En Suisse un sondage Tamedia publié par le Matin Dimanche révèle que la honte et la culpabilité de prendre l’avion ne touchent qu'une minorité de la population: environ 40% des 13 660 sondés.
50 % des personnes interrogées affirment vouloir prendre l’avion pour aller à l’étranger cet été. Dans l’ensemble les hommes culpabilisent un peu moins que les femmes (36 % / 43 %), et les personnes de gauche plus que celles de droite.
La classe des 18-34 ans est la moins touchée par la honte de voler (Flygskam en suédois), et aussi celle qui volera le plus cet été.
Il semble que le discours moralisateur et culpabilisant sur les voyages en avion n’emporte pas l’adhésion. Je l’ai déjà dit, je suis favorable à l’avion, même s’il y a des années que je ne l’ai plus pris. C’est un moyen de déplacement extraordinaire quand on y pense.

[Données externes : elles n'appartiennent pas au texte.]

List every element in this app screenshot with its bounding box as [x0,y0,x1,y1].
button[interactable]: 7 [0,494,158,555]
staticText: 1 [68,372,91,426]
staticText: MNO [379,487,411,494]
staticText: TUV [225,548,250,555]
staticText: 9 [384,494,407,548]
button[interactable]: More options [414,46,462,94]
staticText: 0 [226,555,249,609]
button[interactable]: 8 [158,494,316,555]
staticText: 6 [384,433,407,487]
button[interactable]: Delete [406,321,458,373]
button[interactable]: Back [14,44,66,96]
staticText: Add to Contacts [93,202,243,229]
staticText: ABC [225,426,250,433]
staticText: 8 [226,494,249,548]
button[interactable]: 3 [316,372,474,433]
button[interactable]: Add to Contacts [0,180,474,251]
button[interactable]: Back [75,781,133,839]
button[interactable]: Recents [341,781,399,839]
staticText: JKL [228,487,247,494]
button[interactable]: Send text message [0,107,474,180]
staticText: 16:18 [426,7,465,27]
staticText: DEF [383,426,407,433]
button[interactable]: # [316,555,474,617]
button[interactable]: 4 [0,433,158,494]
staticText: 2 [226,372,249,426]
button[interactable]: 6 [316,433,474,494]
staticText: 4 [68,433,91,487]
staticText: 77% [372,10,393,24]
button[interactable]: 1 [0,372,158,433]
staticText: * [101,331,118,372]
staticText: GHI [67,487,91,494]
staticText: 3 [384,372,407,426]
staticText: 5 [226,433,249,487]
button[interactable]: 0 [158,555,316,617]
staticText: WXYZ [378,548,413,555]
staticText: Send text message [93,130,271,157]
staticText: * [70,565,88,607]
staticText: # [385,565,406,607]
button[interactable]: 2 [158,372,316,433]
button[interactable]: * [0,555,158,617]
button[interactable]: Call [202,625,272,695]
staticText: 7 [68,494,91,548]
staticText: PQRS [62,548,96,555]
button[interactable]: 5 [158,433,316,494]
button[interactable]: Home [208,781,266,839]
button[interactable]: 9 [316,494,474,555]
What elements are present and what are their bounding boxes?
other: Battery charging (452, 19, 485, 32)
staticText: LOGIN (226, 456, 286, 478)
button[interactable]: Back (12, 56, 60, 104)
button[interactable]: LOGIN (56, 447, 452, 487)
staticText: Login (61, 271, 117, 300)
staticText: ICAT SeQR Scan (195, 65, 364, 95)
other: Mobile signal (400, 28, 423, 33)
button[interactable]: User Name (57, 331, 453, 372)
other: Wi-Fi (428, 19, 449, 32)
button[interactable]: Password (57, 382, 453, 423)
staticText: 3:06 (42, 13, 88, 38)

Je garde mes distances d’avec les injonctions morales. Sauver la planète est un slogan simplificateur auquel je suis volontairement sourd. Il vous range à faible coût dans le camp du bien. Mais on ne sauve pas la planète, elle se débrouillera toujours d’elle-même.
Cette croisade quasi-missionnaire est à mon avis de nature à contraindre encore plus notre environnement. Je n’ai pas besoin d’une nouvelle religion. Je redoute le déficit démocratique qui accompagne le climatisme.
C’est facile d’attaquer l’avion quand on consomme de l’internet en volume démesuré. Les flottes aériennes ont beaucoup évolué. Les moteurs sont moins gourmands, moins bruyants.
Réduire nos émissions: la même chose devrait aussi s’appliquer en Afrique et en Asie. Les agences occidentales insistent auprès des pays en développement pour qu’ils réduisent leur émissions. Donc réduire le charbon de bois qui est le principal combustible pour des milliards de personnes?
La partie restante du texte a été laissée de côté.